Beyond analyzing the entry-points to the city, it is also necessary to
envisage the symbolic, subjective dimension of passing from one space to
another, to study the perceptions and representations associated with
entering the city.
The aim of the conference is to reflect upon the manners in which the
city is entered, in terms of the evolution of peripheries, modes of
transport, the urban planning of the spaces involved and the experience
of entering the city itself.
The organizers envisage a resolutely interdisciplinary exchange
involving the participation of historians, geographers, architects and
urban planners, sociologists, and art historians. Papers will permit
comparisons between different historical periods and different urban
centers, with special attention being given to the case of Brussels. The
period in question extends from the 18th century to the present day and
embraces a range of models from the pre-industrial town to the
post-industrial metropolis.
The first focus of the conference is devoted to the spaces through which
both occasional and regular travelers move to access the city, as well
as the means of transport involved.
The slow and steady arrival with a defined point of entry defined by the
transportation and origin of the journey of the 18th and early 19th
centuries was supplanted and upended by new and varied manners of
entering the city: more rapid, sometimes underground or through the air,
centralized through train stations, relegated to the peripheral zones in
the case of airports, or allowing travelers to avoid central zones in
the case of ring roads.
Of particular interest in the present context are approaches that
theorize the act of entering the city, the notion of city limits,
questions of accessibility, the spatial forms of urban entrances, and
particular means of transportation.
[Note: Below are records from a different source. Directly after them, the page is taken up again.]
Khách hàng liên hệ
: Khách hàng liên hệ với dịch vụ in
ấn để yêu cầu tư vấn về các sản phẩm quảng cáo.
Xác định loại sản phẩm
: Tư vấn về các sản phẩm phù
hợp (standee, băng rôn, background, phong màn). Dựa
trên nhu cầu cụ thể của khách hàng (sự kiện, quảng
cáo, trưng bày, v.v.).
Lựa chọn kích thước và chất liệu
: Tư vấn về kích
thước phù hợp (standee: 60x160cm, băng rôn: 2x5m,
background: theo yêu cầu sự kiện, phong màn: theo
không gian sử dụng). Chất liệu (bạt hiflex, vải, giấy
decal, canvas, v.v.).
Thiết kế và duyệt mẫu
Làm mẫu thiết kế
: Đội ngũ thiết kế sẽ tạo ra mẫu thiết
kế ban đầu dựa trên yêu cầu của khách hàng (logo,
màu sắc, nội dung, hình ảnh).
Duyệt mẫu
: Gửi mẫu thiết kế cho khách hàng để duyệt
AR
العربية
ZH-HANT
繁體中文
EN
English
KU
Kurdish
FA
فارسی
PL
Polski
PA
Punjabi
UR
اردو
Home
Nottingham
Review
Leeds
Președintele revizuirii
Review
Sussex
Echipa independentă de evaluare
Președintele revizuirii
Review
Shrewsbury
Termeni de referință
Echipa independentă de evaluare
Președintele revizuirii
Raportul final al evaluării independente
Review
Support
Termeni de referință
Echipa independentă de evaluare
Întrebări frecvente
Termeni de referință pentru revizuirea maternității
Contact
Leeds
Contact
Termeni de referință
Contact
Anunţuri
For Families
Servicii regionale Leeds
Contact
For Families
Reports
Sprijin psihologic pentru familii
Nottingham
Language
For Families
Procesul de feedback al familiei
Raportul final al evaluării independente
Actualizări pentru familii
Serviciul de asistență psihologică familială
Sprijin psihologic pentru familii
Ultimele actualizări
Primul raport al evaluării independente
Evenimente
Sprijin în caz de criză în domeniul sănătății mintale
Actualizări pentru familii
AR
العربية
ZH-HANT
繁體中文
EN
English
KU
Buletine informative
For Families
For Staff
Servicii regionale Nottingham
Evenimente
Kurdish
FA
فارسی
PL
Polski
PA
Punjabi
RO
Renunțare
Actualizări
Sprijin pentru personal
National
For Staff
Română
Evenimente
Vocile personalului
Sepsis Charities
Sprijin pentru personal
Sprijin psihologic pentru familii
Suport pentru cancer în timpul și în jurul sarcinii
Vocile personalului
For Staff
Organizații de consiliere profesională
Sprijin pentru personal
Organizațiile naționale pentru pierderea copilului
More particular points of inquiry
might include:
- Is it possible to create typology of city entrances (spaces,
infrastructures, landscapes)? Can one speak of the homogenization of
these paces via the existence of a particular sort of dominant
architecture, or are should such entrances be understood as attempts by
various municipalities to distinguish themselves from their neighbors?
- What sort of skyline has presented itself to the traveler at the city
entrance at different points in history? Are there models of city
planning specifically adapted to these functional and symbolic zones?
- How are the entrances to cities built, designed, and landscaped? What
sort of infrastructure (hotels, museums, markets, businesses) and
functions (economic, touristic, cultural, healthcare, etc.) are grouped
around the urban transport infrastructure found at a city’s points of
entry? What forms do these infrastructures take? What aspects are
rendered visible or invisible? What symbolism is implied by
architectural choices? What considerations are made in conjunction with
spaces of mobility and consumer activities?
- What public and private forces model the entrances to cities? Take for
example, the neighborhoods surrounding train stations dominated by
hotels and hotel-related businesses in the late 19th and early 20th
centuries.
A second area of focus of the conference will be devoted to perceptions
of entering the urban space.
The spaces that mark arrival in the urban space and their appearance, be
it infrastructure or landscape, affect the way in which the city is
first perceived, shaping experience and memory. The arrival by boat in
Venice cemented the city’s reputation as a town built on water, just as
architectures of iron and glass of the 19th century train stations
defined the typology of the new modern metropolis. Choices of materials
and architectural gestures continue to define present day ambitions
embodied in the new train stations and airports of the present day.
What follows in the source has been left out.